Step 1: Write the balanced chemical equation:
2Na2CO3(s) + 2HCl(aq) --> 2NaCl(aq) + CO2(g) + H2O(l)

According to the balanced equation, we see that 2 moles of Na2CO3 react with 2 moles of HCl.

Step 2: Calculate the number of moles of HCl:
Molarity (M) = moles (n) / volume (V)
n = M x V
n = 0.315 M x 0.0356 L = 0.01122 moles

From the balanced equation, we can see that 2 moles of HCl react with 2 moles of Na2CO3. Therefore, the moles of Na2CO3 required will also be 0.01122 moles.

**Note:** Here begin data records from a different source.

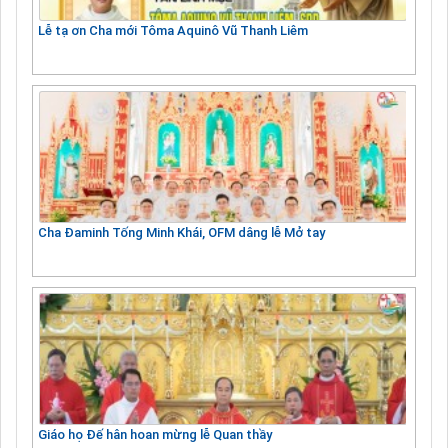
Lễ tạ ơn Cha mới Tôma Aquinô Vũ Thanh Liêm
Cha Đaminh Tống Minh Khái, OFM dâng lễ Mở tay
Giáo họ Đế hân hoan mừng lễ Quan thầy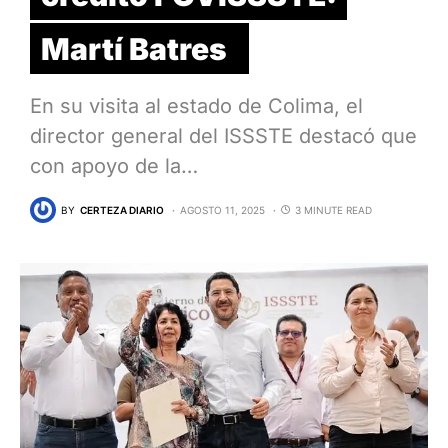
Martí Batres
En su visita al estado de Colima, el
director general del ISSSTE destacó que
con apoyo de la…
BY
CERTEZA DIARIO
AGOSTO 11, 2025
3 MINUTE READ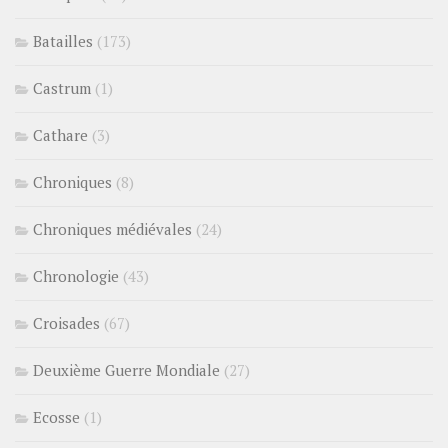
Batailles
(173)
Castrum
(1)
Cathare
(3)
Chroniques
(8)
Chroniques médiévales
(24)
Chronologie
(43)
Croisades
(67)
Deuxième Guerre Mondiale
(27)
Ecosse
(1)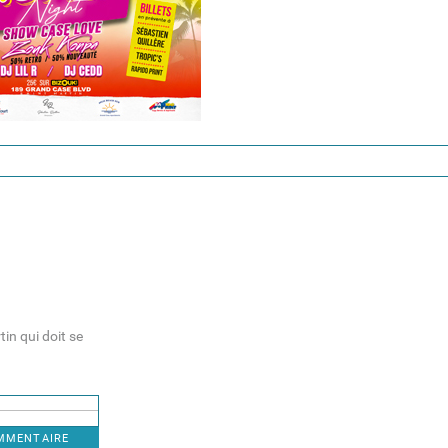
in qui doit se
OMMENTAIRE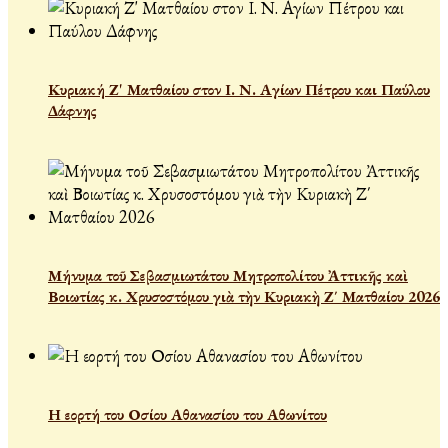
Κυριακή Ζ' Ματθαίου στον Ι. Ν. Αγίων Πέτρου και Παύλου
Δάφνης
Μήνυμα τοῦ Σεβασμιωτάτου Μητροπολίτου Ἀττικῆς καὶ
Βοιωτίας κ. Χρυσοστόμου γιὰ τὴν Κυριακὴ Ζ΄ Ματθαίου 2026
Η εορτή του Οσίου Αθανασίου του Αθωνίτου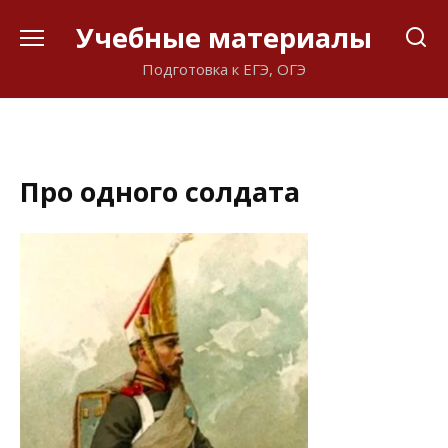
Перейти
Учебные материалы
к
содержанию
Подготовка к ЕГЭ, ОГЭ
Про одного солдата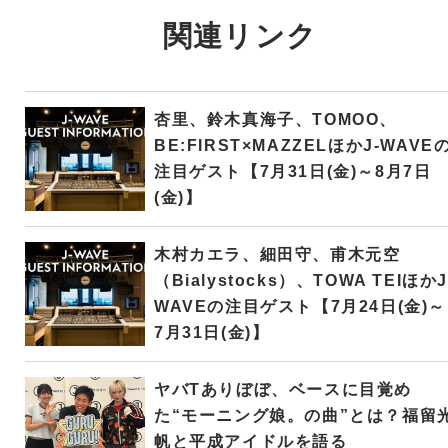
関連リンク
杏里、鈴木真海子、TOMOO、
BE:FIRST×MAZZELほかJ-WAVE
注目ゲスト【7月31日(金)～8月7日
(金)】
木村カエラ、細田守、甫木元空
（Bialystocks）、TOWA TEIほかJ
WAVEの注目ゲスト【7月24日(金)～
7月31日(金)】
ヤバTありぼぼ、ベースに目覚め
た“モーニング娘。の曲”とは？福留
帆と平成アイドルを語る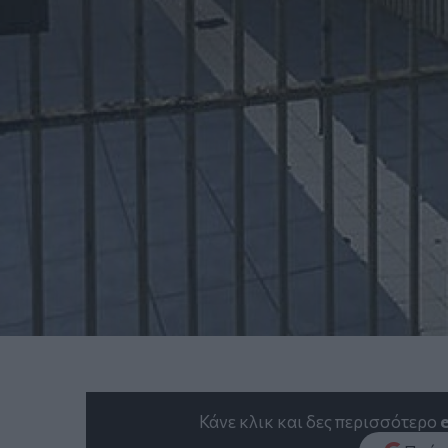
Κάνε κλικ και δες περισσότερο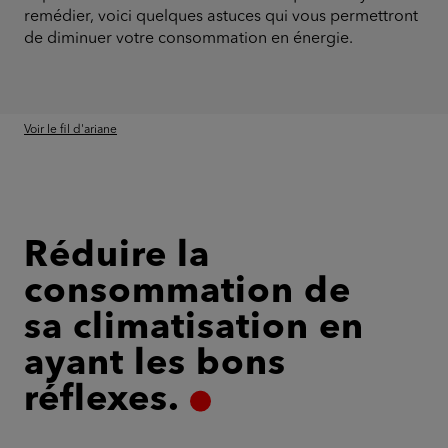
remédier, voici quelques astuces qui vous permettront
de diminuer votre consommation en énergie.
Voir le fil d'ariane
Réduire la
consommation de
sa climatisation en
ayant les bons
réflexes.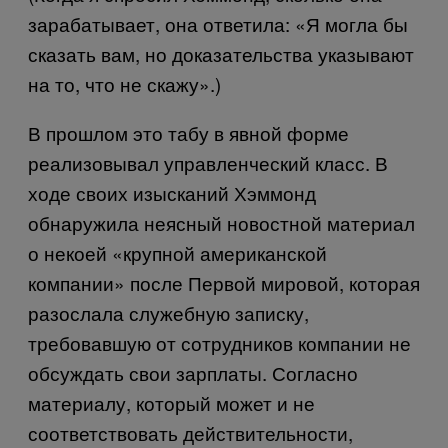
зарабатывает, она ответила: «Я могла бы
сказать вам, но доказательства указывают
на то, что не скажу».)
В прошлом это табу в явной форме
реализовывал управленческий класс. В
ходе своих изысканий Хэммонд
обнаружила неясный новостной материал
о некоей «крупной американской
компании» после Первой мировой, которая
разослала служебную записку,
требовавшую от сотрудников компании не
обсуждать свои зарплаты. Согласно
материалу, который может и не
соответствовать действительности,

Step 3: Convert moles to grams:
To convert moles to grams, we need the molar mass of Na2CO3. The molar mass of Na is 22.99 g/mol, C is 12.01 g/mol, and O is 16.00 g/mol.
Molar mass of Na2CO3 = (2 × 22.99 g/mol) + 12.01 g/mol + (3 × 16.00 g/mol) = 105.99 g/mol

Grams (m) = moles (n) × molar mass (M)
m = 0.01122 moles × 105.99 g/mol = 1.190078 g

Therefore, approximately 1.19 grams of Na2CO3 are required to completely react with 35.6 mL of a 0.315 M HCl solution.